TASK INPUT: Begin

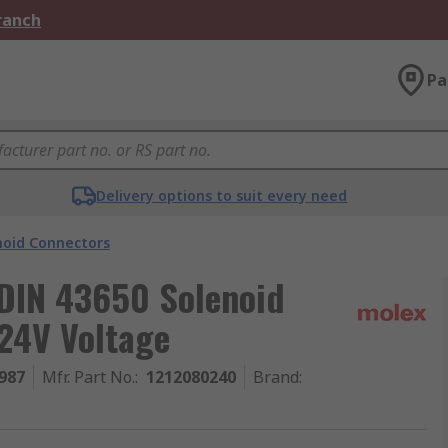
Branch
Pa
Delivery options to suit every need
noid Connectors
DIN 43650 Solenoid
 24V Voltage
987
Mfr. Part No.
:
1212080240
Brand
:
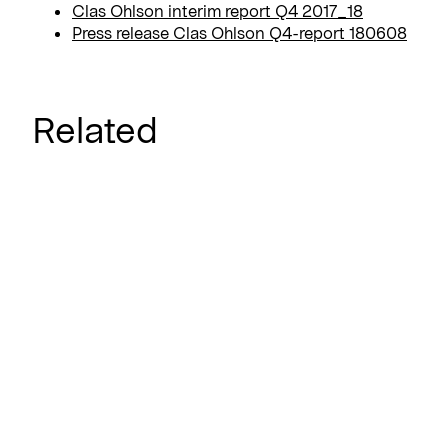
Clas Ohlson interim report Q4 2017_18
Press release Clas Ohlson Q4-report 180608
Related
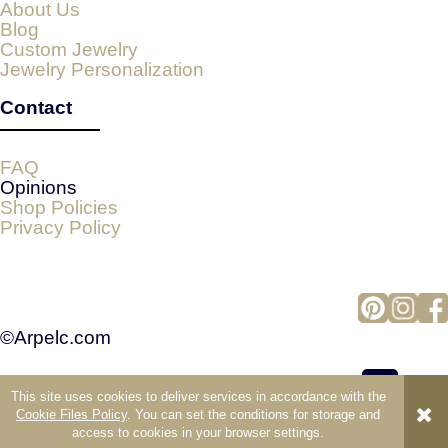
About Us
Blog
Custom Jewelry
Jewelry Personalization
Contact
FAQ
Opinions
Shop Policies
Privacy Policy
©Arpelc.com
This site uses cookies to deliver services in accordance with the
view full version of the site
Cookie Files Policy
. You can set the conditions for storage and
access to cookies in your browser settings.
Sklep internetowy Shoper.pl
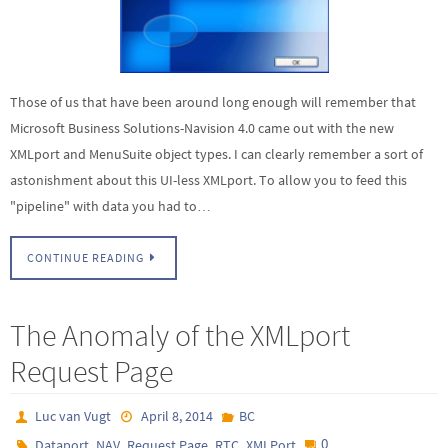
Those of us that have been around long enough will remember that
Microsoft Business Solutions-Navision 4.0 came out with the new
XMLport and MenuSuite object types. I can clearly remember a sort of
astonishment about this UI-less XMLport. To allow you to feed this
"pipeline" with data you had to…
CONTINUE READING
The Anomaly of the XMLport
Request Page
Luc van Vugt
April 8, 2014
BC
,
,
,
,
0
Dataport
NAV
Request Page
RTC
XMLPort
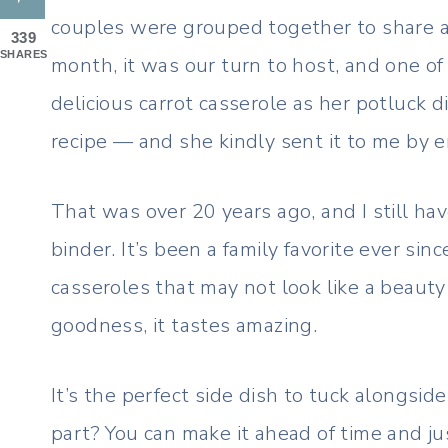
couples were grouped together to share 
339
SHARES
month, it was our turn to host, and one of
delicious carrot casserole as her potluck di
recipe — and she kindly sent it to me by e
That was over 20 years ago, and I still ha
binder. It’s been a family favorite ever sin
casseroles that may not look like a beaut
goodness, it tastes amazing.
It’s the perfect side dish to tuck alongsid
part? You can make it ahead of time and jus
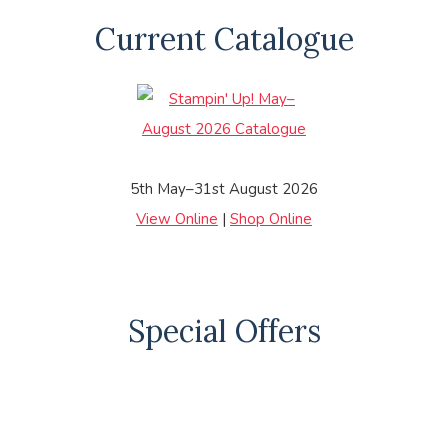
Current Catalogue
5th May–31st August 2026
View Online
|
Shop Online
Special Offers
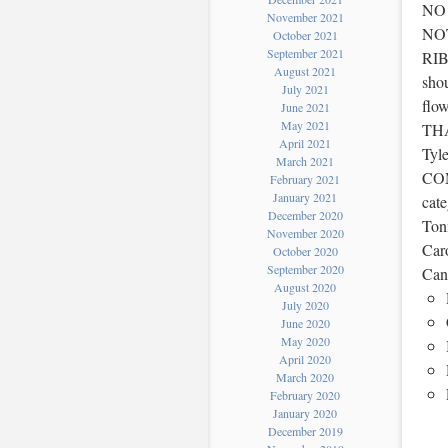
NO
November 2021
NO
October 2021
September 2021
RIB
August 2021
shou
July 2021
flo
June 2021
May 2021
TH
April 2021
Tyl
March 2021
COM
February 2021
January 2021
cat
December 2020
Tonn
November 2020
Caro
October 2020
September 2020
Can
August 2020
July 2020
June 2020
May 2020
April 2020
March 2020
February 2020
January 2020
December 2019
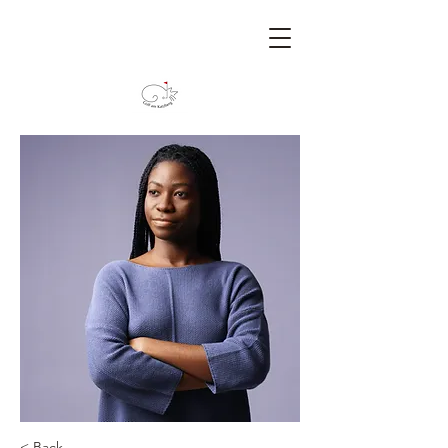
< Back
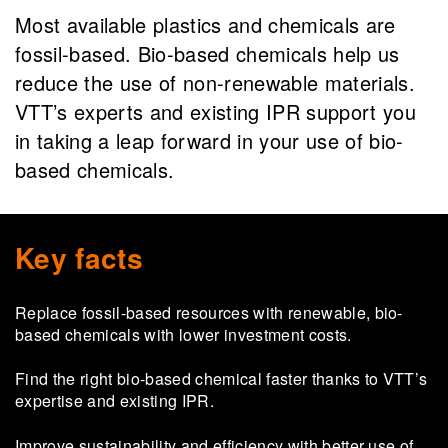
Most available plastics and chemicals are
fossil-based. Bio-based chemicals help us
reduce the use of non-renewable materials.
VTT’s experts and existing IPR support you
in taking a leap forward in your use of bio-
based chemicals.
Key facts
Re­place fossil-​based re­sources with re­new­able, bio-​
based chem­i­cals with lower in­vest­ment costs.
Find the right bio-​based chem­i­cal faster thanks to VTT’s
ex­per­tise and ex­ist­ing IPR.
Im­prove sus­tain­abil­ity and ef­fi­ciency with bet­ter use of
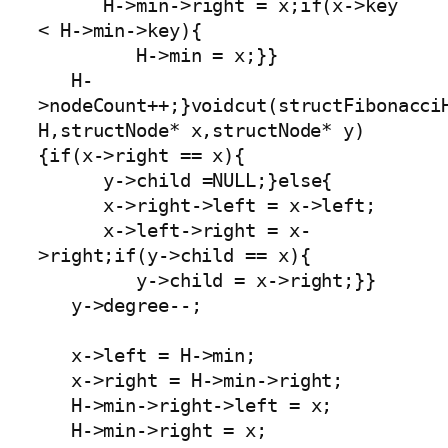
      H->min->right = x;if(x->key 
< H->min->key){

         H->min = x;}}

   H-
>nodeCount++;}voidcut(structFibonacciH
H,structNode* x,structNode* y)
{if(x->right == x){

      y->child =NULL;}else{

      x->right->left = x->left;

      x->left->right = x-
>right;if(y->child == x){

         y->child = x->right;}}

   y->degree--;

   x->left = H->min;

   x->right = H->min->right;

   H->min->right->left = x;

   H->min->right = x;
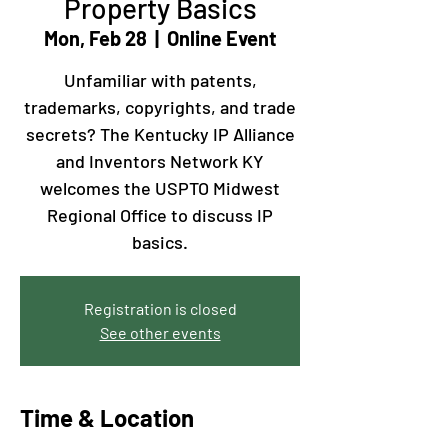
Property Basics
Mon, Feb 28
  |  
Online Event
Unfamiliar with patents,
trademarks, copyrights, and trade
secrets? The Kentucky IP Alliance
and Inventors Network KY
welcomes the USPTO Midwest
Regional Office to discuss IP
basics.
Registration is closed
See other events
Time & Location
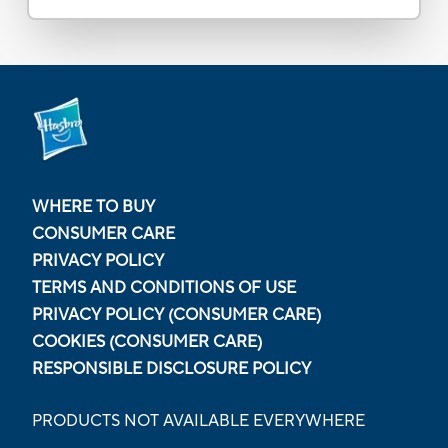
WHERE TO BUY
CONSUMER CARE
PRIVACY POLICY
TERMS AND CONDITIONS OF USE
PRIVACY POLICY (CONSUMER CARE)
COOKIES (CONSUMER CARE)
RESPONSIBLE DISCLOSURE POLICY
PRODUCTS NOT AVAILABLE EVERYWHERE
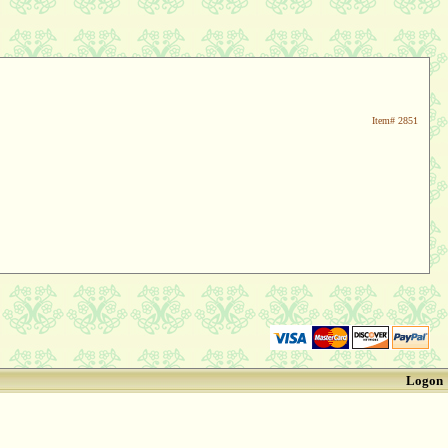
Item#
2851
Logon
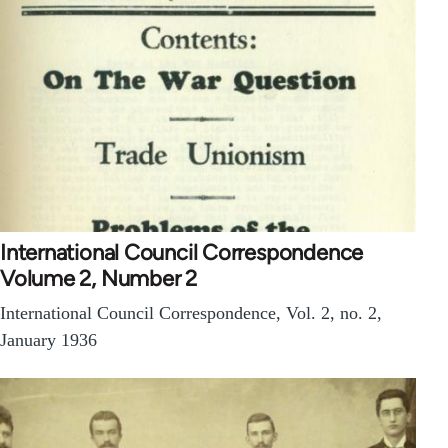
International Council Correspondence
Volume 2, Number 2
International Council Correspondence, Vol. 2, no. 2,
January 1936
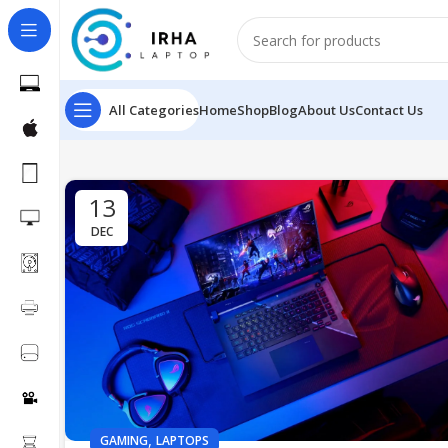
All Categories
Home
Shop
Blog
About Us
Contact Us
13
DEC
,
GAMING
LAPTOPS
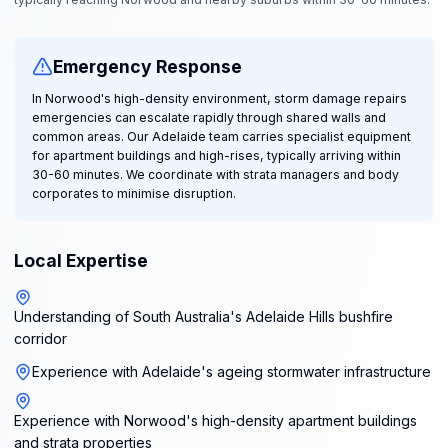
Emergency Response
In Norwood's high-density environment, storm damage repairs
emergencies can escalate rapidly through shared walls and
common areas. Our Adelaide team carries specialist equipment
for apartment buildings and high-rises, typically arriving within
30-60 minutes. We coordinate with strata managers and body
corporates to minimise disruption.
Local Expertise
Understanding of South Australia's Adelaide Hills bushfire
corridor
Experience with Adelaide's ageing stormwater infrastructure
Experience with Norwood's high-density apartment buildings
and strata properties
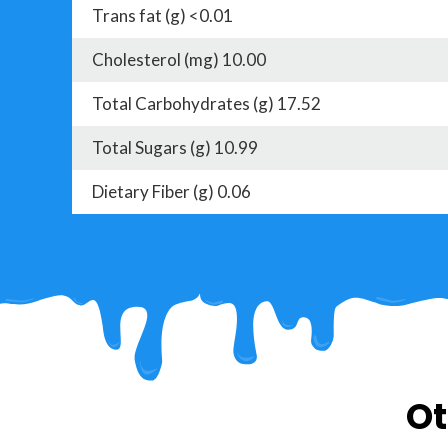
Trans fat (g) <0.01
Cholesterol (mg) 10.00
Total Carbohydrates (g) 17.52
Total Sugars (g) 10.99
Dietary Fiber (g) 0.06
Ot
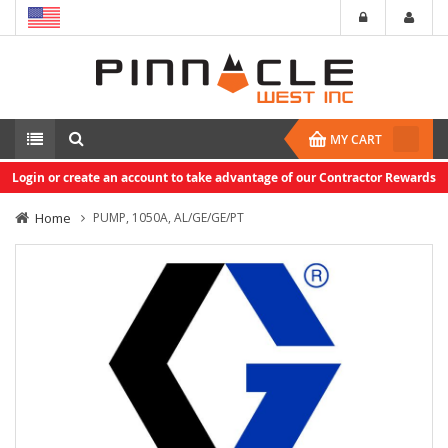
MY CART
Login or create an account to take advantage of our Contractor Rewards
Home
PUMP, 1050A, AL/GE/GE/PT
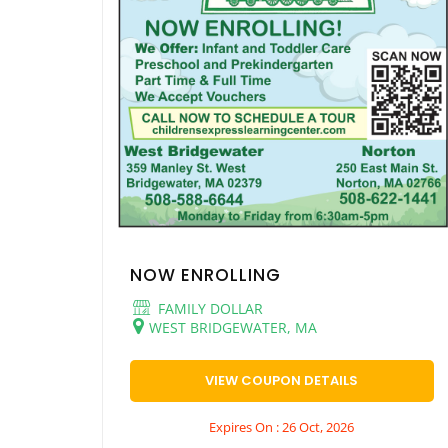
NOW ENROLLING
FAMILY DOLLAR
WEST BRIDGEWATER, MA
VIEW COUPON DETAILS
Expires On : 26 Oct, 2026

TASK INPUT: End

**TASK:** Please print each entry exactly as given and keep pictures out of it.

**TASK SOLUTION:**
Branch
Pa
Delivery options to suit every need
noid Connectors
DIN 43650 Solenoid
 24V Voltage
987
Mfr. Part No.
:
1212080240
Brand
:
Clas Ohlson interim report Q4 2017_18
Press release Clas Ohlson Q4-report 180608
Related
About Us
Blog
Custom Jewelry
Jewelry Personalization
Contact
FAQ
Opinions
Shop Policies
Privacy Policy
©Arpelc.com
This site uses cookies to deliver services in accordance with the
view full version of the site
Cookie Files Policy
. You can set the conditions for storage and
access to cookies in your browser settings.
Sklep internetowy Shoper.pl
Those of us that have been around long enough will remember that
Microsoft Business Solutions-Navision 4.0 came out with the new
XMLport and MenuSuite object types. I can clearly remember a sort of
astonishment about this UI-less XMLport. To allow you to feed this
"pipeline" with data you had to…
CONTINUE READING
The Anomaly of the XMLport
Request Page
Luc van Vugt
April 8, 2014
BC
,
,
,
,
0
Dataport
NAV
Request Page
RTC
XMLPort
couples were grouped together to share 
339
SHARES
month, it was our turn to host, and one of
delicious carrot casserole as her potluck di
recipe — and she kindly sent it to me by e
That was over 20 years ago, and I still ha
binder. It’s been a family favorite ever sin
casseroles that may not look like a beaut
goodness, it tastes amazing.
It’s the perfect side dish to tuck alongsid
part? You can make it ahead of time and jus
Current Catalogue
5th May–31st August 2026
View Online
|
Shop Online
Special Offers
NO
November 2021
NO
October 2021
September 2021
RIB
August 2021
shou
July 2021
flo
June 2021
May 2021
TH
April 2021
Tyl
March 2021
COM
February 2021
January 2021
cat
December 2020
Tonn
November 2020
Caro
October 2020
September 2020
Can
August 2020
July 2020
June 2020
May 2020
April 2020
March 2020
February 2020
January 2020
December 2019
< Back
Most available plastics and chemicals are
fossil-based. Bio-based chemicals help us
reduce the use of non-renewable materials.
VTT’s experts and existing IPR support you
in taking a leap forward in your use of bio-
based chemicals.
Key facts
Re­place fossil-​based re­sources with re­new­able, bio-​
based chem­i­cals with lower in­vest­ment costs.
Find the right bio-​based chem­i­cal faster thanks to VTT’s
ex­per­tise and ex­ist­ing IPR.
Im­prove sus­tain­abil­ity and ef­fi­ciency with bet­ter use of
      H->min->right = x;if(x->key 
< H->min->key){

         H->min = x;}}

   H-
>nodeCount++;}voidcut(structFibonacciH
H,structNode* x,structNode* y)
{if(x->right == x){

      y->child =NULL;}else{

      x->right->left = x->left;

      x->left->right = x-
>right;if(y->child == x){

         y->child = x->right;}}

   y->degree--;

   x->left = H->min;

   x->right = H->min->right;

   H->min->right->left = x;

   H->min->right = x;
Property Basics
Mon, Feb 28
  |  
Online Event
Unfamiliar with patents,
trademarks, copyrights, and trade
secrets? The Kentucky IP Alliance
and Inventors Network KY
welcomes the USPTO Midwest
Regional Office to discuss IP
basics.
Registration is closed
See other events
Time & Location
WHERE TO BUY
CONSUMER CARE
PRIVACY POLICY
TERMS AND CONDITIONS OF USE
PRIVACY POLICY (CONSUMER CARE)
COOKIES (CONSUMER CARE)
RESPONSIBLE DISCLOSURE POLICY
PRODUCTS NOT AVAILABLE EVERYWHERE
Item#
2851
Logon
International Council Correspondence
Volume 2, Number 2
International Council Correspondence, Vol. 2, no. 2,
January 1936
All Categories
Home
Shop
Blog
About Us
Contact Us
13
DEC
,
GAMING
LAPTOPS
Emergency Response
In Norwood's high-density environment, storm damage repairs
emergencies can escalate rapidly through shared walls and
common areas. Our Adelaide team carries specialist equipment
for apartment buildings and high-rises, typically arriving within
30-60 minutes. We coordinate with strata managers and body
corporates to minimise disruption.
Local Expertise
Understanding of South Australia's Adelaide Hills bushfire
corridor
Experience with Adelaide's ageing stormwater infrastructure
Experience with Norwood's high-density apartment buildings
and strata properties
Trans fat (g) <0.01
Cholesterol (mg) 10.00
Total Carbohydrates (g) 17.52
Total Sugars (g) 10.99
Dietary Fiber (g) 0.06
Ot
MY CART
Login or create an account to take advantage of our Contractor Rewards
Home
PUMP, 1050A, AL/GE/GE/PT
NOW ENROLLING
FAMILY DOLLAR
WEST BRIDGEWATER, MA
VIEW COUPON DETAILS
Expires On : 26 Oct, 2026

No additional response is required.